• [Given records]
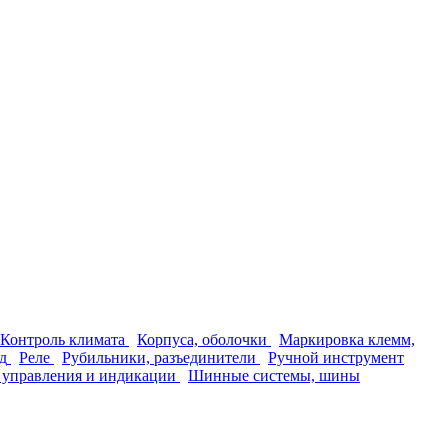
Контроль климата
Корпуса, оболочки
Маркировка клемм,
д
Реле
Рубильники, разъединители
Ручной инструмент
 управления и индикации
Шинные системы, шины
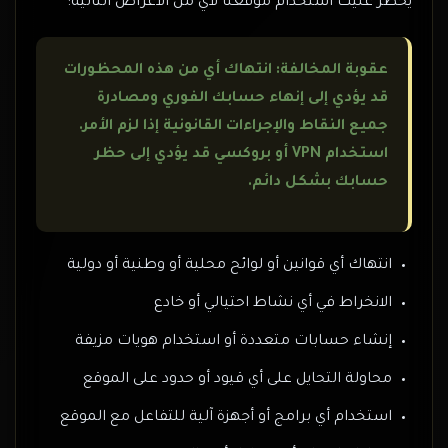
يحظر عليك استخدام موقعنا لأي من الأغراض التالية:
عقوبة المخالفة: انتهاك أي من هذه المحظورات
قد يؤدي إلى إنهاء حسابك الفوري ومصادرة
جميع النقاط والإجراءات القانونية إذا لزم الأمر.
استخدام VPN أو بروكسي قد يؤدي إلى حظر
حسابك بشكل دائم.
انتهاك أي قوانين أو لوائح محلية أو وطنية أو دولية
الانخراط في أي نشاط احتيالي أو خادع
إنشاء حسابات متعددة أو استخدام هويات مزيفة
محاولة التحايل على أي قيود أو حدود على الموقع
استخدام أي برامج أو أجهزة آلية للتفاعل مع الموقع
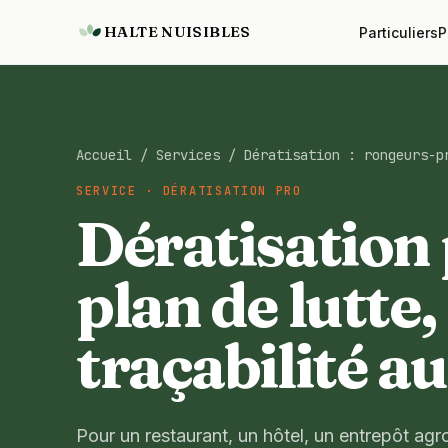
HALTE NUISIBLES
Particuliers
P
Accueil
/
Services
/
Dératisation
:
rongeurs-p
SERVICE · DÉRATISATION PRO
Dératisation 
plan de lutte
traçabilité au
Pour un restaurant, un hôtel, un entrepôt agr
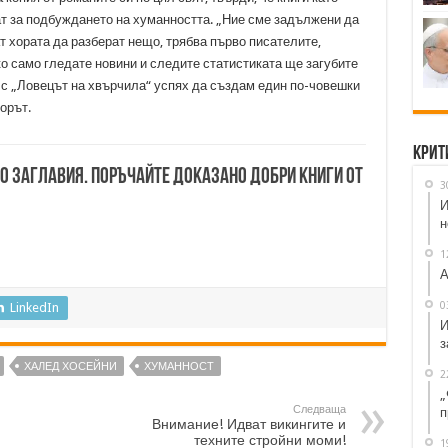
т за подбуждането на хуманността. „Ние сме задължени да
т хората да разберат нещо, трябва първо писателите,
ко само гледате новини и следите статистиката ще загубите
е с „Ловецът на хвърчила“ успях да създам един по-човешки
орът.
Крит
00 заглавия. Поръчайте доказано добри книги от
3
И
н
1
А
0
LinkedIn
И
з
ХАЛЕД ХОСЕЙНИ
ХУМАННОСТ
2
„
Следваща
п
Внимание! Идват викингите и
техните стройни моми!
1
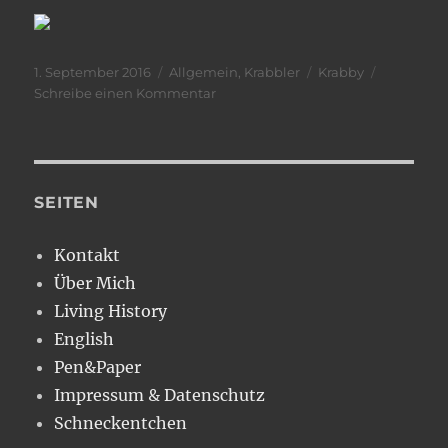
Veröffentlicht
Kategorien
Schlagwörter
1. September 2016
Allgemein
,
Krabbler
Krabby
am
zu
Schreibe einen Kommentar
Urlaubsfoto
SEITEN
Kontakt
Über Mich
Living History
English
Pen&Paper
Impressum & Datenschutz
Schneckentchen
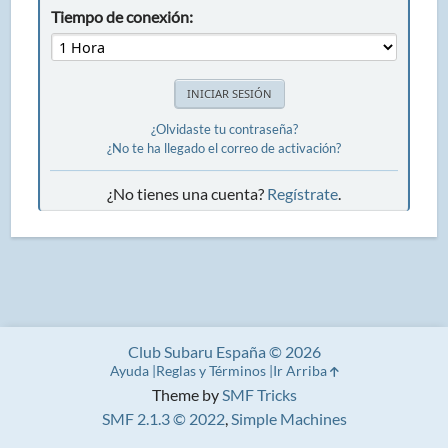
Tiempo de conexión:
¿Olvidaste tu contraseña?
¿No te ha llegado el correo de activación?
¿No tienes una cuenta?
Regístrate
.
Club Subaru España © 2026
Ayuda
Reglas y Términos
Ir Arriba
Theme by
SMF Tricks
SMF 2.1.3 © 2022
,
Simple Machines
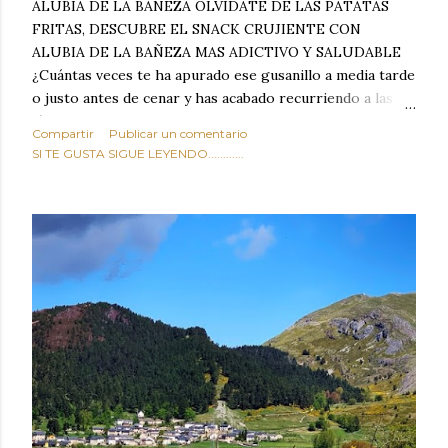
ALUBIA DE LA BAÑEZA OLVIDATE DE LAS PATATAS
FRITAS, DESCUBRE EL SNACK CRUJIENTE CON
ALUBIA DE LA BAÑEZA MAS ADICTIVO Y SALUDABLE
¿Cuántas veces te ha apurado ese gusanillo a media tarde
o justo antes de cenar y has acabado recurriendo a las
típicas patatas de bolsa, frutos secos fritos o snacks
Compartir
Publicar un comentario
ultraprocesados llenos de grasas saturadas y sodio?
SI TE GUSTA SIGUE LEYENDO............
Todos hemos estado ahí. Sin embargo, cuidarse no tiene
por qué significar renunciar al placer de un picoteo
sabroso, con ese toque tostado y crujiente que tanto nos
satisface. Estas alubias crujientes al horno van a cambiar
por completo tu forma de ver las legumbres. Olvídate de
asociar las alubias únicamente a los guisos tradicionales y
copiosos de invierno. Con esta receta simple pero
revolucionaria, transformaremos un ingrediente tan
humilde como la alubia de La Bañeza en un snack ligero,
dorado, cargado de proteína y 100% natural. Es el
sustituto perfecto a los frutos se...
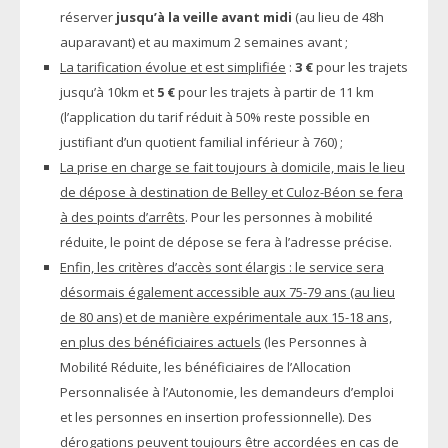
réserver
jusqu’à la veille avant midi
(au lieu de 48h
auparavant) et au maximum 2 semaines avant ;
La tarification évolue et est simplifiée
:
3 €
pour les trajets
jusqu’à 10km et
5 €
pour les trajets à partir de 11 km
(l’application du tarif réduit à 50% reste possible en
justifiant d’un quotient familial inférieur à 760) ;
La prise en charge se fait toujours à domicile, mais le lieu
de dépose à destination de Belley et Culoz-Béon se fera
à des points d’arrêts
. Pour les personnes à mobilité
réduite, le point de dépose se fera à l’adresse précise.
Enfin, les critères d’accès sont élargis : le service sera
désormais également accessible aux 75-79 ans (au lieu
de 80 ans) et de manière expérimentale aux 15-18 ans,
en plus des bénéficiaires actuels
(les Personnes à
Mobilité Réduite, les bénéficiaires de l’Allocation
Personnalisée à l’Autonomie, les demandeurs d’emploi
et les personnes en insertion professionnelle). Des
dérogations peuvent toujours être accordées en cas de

• [Exercise goal] The lines from the one that contains "humilde como la" through the end of the data, repeated exactly and with no pictures, make up the whole answer.

• [Response]
humilde como la alubia de La Bañeza en un snack ligero,
dorado, cargado de proteína y 100% natural. Es el
sustituto perfecto a los frutos se...
réserver
jusqu’à la veille avant midi
(au lieu de 48h
auparavant) et au maximum 2 semaines avant ;
La tarification évolue et est simplifiée
:
3 €
pour les trajets
jusqu’à 10km et
5 €
pour les trajets à partir de 11 km
(l’application du tarif réduit à 50% reste possible en
justifiant d’un quotient familial inférieur à 760) ;
La prise en charge se fait toujours à domicile, mais le lieu
de dépose à destination de Belley et Culoz-Béon se fera
à des points d’arrêts
. Pour les personnes à mobilité
réduite, le point de dépose se fera à l’adresse précise.
Enfin, les critères d’accès sont élargis : le service sera
désormais également accessible aux 75-79 ans (au lieu
de 80 ans) et de manière expérimentale aux 15-18 ans,
en plus des bénéficiaires actuels
(les Personnes à
Mobilité Réduite, les bénéficiaires de l’Allocation
Personnalisée à l’Autonomie, les demandeurs d’emploi
et les personnes en insertion professionnelle). Des
dérogations peuvent toujours être accordées en cas de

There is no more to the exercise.